## [Data supplied]
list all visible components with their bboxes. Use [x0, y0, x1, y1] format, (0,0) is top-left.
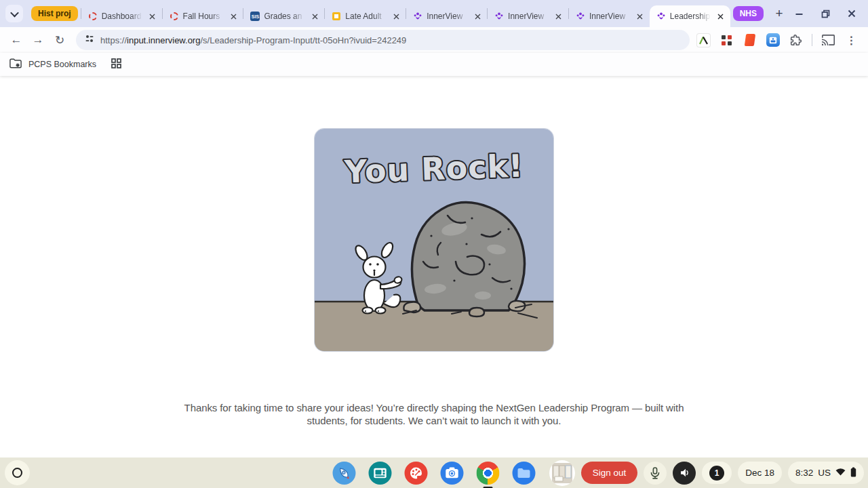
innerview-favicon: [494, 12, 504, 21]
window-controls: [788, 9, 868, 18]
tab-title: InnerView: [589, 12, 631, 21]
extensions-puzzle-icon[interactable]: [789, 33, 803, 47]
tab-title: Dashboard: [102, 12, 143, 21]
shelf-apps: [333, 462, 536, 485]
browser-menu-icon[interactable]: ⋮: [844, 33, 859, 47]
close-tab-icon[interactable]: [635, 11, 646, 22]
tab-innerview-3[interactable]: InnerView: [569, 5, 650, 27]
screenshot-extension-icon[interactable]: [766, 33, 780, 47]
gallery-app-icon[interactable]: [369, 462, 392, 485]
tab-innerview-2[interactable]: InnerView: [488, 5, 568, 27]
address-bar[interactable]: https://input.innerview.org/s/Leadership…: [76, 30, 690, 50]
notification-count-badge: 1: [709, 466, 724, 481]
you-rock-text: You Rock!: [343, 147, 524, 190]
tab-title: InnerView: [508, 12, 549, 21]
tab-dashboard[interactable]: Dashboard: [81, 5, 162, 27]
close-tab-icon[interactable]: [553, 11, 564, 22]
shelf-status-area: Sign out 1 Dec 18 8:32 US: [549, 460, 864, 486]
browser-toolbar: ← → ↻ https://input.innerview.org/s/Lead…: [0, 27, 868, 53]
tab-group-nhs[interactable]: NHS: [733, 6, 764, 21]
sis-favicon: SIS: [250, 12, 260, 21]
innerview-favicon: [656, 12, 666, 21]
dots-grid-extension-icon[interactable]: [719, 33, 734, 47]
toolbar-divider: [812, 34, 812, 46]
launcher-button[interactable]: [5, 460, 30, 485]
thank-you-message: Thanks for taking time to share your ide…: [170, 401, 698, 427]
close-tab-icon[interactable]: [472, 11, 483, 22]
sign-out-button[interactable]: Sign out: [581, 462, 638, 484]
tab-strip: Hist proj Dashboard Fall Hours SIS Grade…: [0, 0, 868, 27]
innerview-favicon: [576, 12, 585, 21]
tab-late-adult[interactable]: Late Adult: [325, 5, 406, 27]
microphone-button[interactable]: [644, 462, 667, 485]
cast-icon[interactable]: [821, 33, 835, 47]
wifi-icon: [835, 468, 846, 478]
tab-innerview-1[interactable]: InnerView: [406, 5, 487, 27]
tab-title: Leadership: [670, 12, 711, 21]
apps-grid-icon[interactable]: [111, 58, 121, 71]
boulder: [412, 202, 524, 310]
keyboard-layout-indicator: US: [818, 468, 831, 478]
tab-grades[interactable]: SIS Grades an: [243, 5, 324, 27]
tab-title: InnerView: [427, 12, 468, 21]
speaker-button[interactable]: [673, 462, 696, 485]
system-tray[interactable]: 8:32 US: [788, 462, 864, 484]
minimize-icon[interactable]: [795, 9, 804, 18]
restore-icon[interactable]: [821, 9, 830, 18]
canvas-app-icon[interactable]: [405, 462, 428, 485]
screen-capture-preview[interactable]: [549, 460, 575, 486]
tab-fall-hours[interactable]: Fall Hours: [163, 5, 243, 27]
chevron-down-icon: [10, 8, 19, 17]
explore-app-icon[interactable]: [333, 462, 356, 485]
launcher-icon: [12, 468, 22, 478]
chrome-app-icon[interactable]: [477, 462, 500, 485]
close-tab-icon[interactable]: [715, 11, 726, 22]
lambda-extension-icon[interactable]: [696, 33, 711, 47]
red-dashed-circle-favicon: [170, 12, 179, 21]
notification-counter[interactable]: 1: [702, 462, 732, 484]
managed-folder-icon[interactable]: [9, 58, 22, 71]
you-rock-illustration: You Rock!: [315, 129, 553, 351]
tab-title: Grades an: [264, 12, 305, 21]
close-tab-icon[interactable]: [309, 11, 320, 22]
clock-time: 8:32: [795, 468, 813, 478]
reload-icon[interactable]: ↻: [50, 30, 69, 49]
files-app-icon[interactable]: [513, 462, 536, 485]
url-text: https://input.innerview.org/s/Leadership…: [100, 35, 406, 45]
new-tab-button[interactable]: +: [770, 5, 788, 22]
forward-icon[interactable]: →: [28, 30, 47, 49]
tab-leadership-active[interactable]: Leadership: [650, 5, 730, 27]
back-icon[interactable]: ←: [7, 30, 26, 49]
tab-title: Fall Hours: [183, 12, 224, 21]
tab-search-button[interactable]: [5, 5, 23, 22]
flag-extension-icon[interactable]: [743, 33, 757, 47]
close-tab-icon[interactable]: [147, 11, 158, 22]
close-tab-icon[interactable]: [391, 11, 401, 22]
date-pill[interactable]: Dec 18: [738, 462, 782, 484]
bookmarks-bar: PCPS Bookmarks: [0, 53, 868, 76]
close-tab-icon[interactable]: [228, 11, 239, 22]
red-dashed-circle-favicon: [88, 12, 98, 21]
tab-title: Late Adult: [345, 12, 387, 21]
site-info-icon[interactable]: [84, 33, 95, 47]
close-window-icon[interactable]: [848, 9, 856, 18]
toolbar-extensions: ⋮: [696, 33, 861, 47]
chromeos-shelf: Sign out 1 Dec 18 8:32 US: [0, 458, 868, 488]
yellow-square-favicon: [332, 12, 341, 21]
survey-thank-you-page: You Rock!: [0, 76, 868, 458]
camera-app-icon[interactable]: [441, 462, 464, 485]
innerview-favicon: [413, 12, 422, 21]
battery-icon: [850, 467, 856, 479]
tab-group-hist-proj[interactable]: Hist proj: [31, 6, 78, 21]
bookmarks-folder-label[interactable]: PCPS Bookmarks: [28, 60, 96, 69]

## [Your goal]
Set down every entry word for word, but omit the pictures.

## [Result for this task]
list all visible components with their bboxes. Use [x0, y0, x1, y1] format, (0,0) is top-left.
innerview-favicon: [494, 12, 504, 21]
window-controls: [788, 9, 868, 18]
tab-title: InnerView: [589, 12, 631, 21]
extensions-puzzle-icon[interactable]: [789, 33, 803, 47]
tab-title: Dashboard: [102, 12, 143, 21]
shelf-apps: [333, 462, 536, 485]
browser-menu-icon[interactable]: ⋮: [844, 33, 859, 47]
close-tab-icon[interactable]: [635, 11, 646, 22]
tab-innerview-3[interactable]: InnerView: [569, 5, 650, 27]
screenshot-extension-icon[interactable]: [766, 33, 780, 47]
gallery-app-icon[interactable]: [369, 462, 392, 485]
tab-innerview-2[interactable]: InnerView: [488, 5, 568, 27]
address-bar[interactable]: https://input.innerview.org/s/Leadership…: [76, 30, 690, 50]
notification-count-badge: 1: [709, 466, 724, 481]
you-rock-text: You Rock!: [343, 147, 524, 190]
tab-title: InnerView: [508, 12, 549, 21]
tab-dashboard[interactable]: Dashboard: [81, 5, 162, 27]
close-tab-icon[interactable]: [553, 11, 564, 22]
shelf-status-area: Sign out 1 Dec 18 8:32 US: [549, 460, 864, 486]
browser-toolbar: ← → ↻ https://input.innerview.org/s/Lead…: [0, 27, 868, 53]
tab-group-nhs[interactable]: NHS: [733, 6, 764, 21]
sis-favicon: SIS: [250, 12, 260, 21]
innerview-favicon: [656, 12, 666, 21]
dots-grid-extension-icon[interactable]: [719, 33, 734, 47]
toolbar-divider: [812, 34, 812, 46]
launcher-button[interactable]: [5, 460, 30, 485]
thank-you-message: Thanks for taking time to share your ide…: [170, 401, 698, 427]
close-tab-icon[interactable]: [472, 11, 483, 22]
sign-out-button[interactable]: Sign out: [581, 462, 638, 484]
tab-strip: Hist proj Dashboard Fall Hours SIS Grade…: [0, 0, 868, 27]
innerview-favicon: [576, 12, 585, 21]
tab-late-adult[interactable]: Late Adult: [325, 5, 406, 27]
microphone-button[interactable]: [644, 462, 667, 485]
cast-icon[interactable]: [821, 33, 835, 47]
wifi-icon: [835, 468, 846, 478]
tab-innerview-1[interactable]: InnerView: [406, 5, 487, 27]
tab-title: Leadership: [670, 12, 711, 21]
apps-grid-icon[interactable]: [111, 58, 121, 71]
boulder: [412, 202, 524, 310]
keyboard-layout-indicator: US: [818, 468, 831, 478]
tab-grades[interactable]: SIS Grades an: [243, 5, 324, 27]
tab-title: InnerView: [427, 12, 468, 21]
speaker-button[interactable]: [673, 462, 696, 485]
system-tray[interactable]: 8:32 US: [788, 462, 864, 484]
minimize-icon[interactable]: [795, 9, 804, 18]
restore-icon[interactable]: [821, 9, 830, 18]
canvas-app-icon[interactable]: [405, 462, 428, 485]
screen-capture-preview[interactable]: [549, 460, 575, 486]
tab-fall-hours[interactable]: Fall Hours: [163, 5, 243, 27]
chevron-down-icon: [10, 8, 19, 17]
explore-app-icon[interactable]: [333, 462, 356, 485]
launcher-icon: [12, 468, 22, 478]
chrome-app-icon[interactable]: [477, 462, 500, 485]
close-tab-icon[interactable]: [715, 11, 726, 22]
lambda-extension-icon[interactable]: [696, 33, 711, 47]
red-dashed-circle-favicon: [170, 12, 179, 21]
notification-counter[interactable]: 1: [702, 462, 732, 484]
managed-folder-icon[interactable]: [9, 58, 22, 71]
you-rock-illustration: You Rock!: [315, 129, 553, 351]
tab-title: Grades an: [264, 12, 305, 21]
close-tab-icon[interactable]: [309, 11, 320, 22]
clock-time: 8:32: [795, 468, 813, 478]
reload-icon[interactable]: ↻: [50, 30, 69, 49]
files-app-icon[interactable]: [513, 462, 536, 485]
url-text: https://input.innerview.org/s/Leadership…: [100, 35, 406, 45]
new-tab-button[interactable]: +: [770, 5, 788, 22]
forward-icon[interactable]: →: [28, 30, 47, 49]
tab-leadership-active[interactable]: Leadership: [650, 5, 730, 27]
back-icon[interactable]: ←: [7, 30, 26, 49]
tab-title: Fall Hours: [183, 12, 224, 21]
tab-search-button[interactable]: [5, 5, 23, 22]
flag-extension-icon[interactable]: [743, 33, 757, 47]
close-tab-icon[interactable]: [147, 11, 158, 22]
close-tab-icon[interactable]: [391, 11, 401, 22]
date-pill[interactable]: Dec 18: [738, 462, 782, 484]
bookmarks-bar: PCPS Bookmarks: [0, 53, 868, 76]
close-tab-icon[interactable]: [228, 11, 239, 22]
red-dashed-circle-favicon: [88, 12, 98, 21]
tab-title: Late Adult: [345, 12, 387, 21]
site-info-icon[interactable]: [84, 33, 95, 47]
close-window-icon[interactable]: [848, 9, 856, 18]
toolbar-extensions: ⋮: [696, 33, 861, 47]
chromeos-shelf: Sign out 1 Dec 18 8:32 US: [0, 458, 868, 488]
yellow-square-favicon: [332, 12, 341, 21]
survey-thank-you-page: You Rock!: [0, 76, 868, 458]
camera-app-icon[interactable]: [441, 462, 464, 485]
innerview-favicon: [413, 12, 422, 21]
battery-icon: [850, 467, 856, 479]
tab-group-hist-proj[interactable]: Hist proj: [31, 6, 78, 21]
bookmarks-folder-label[interactable]: PCPS Bookmarks: [28, 60, 96, 69]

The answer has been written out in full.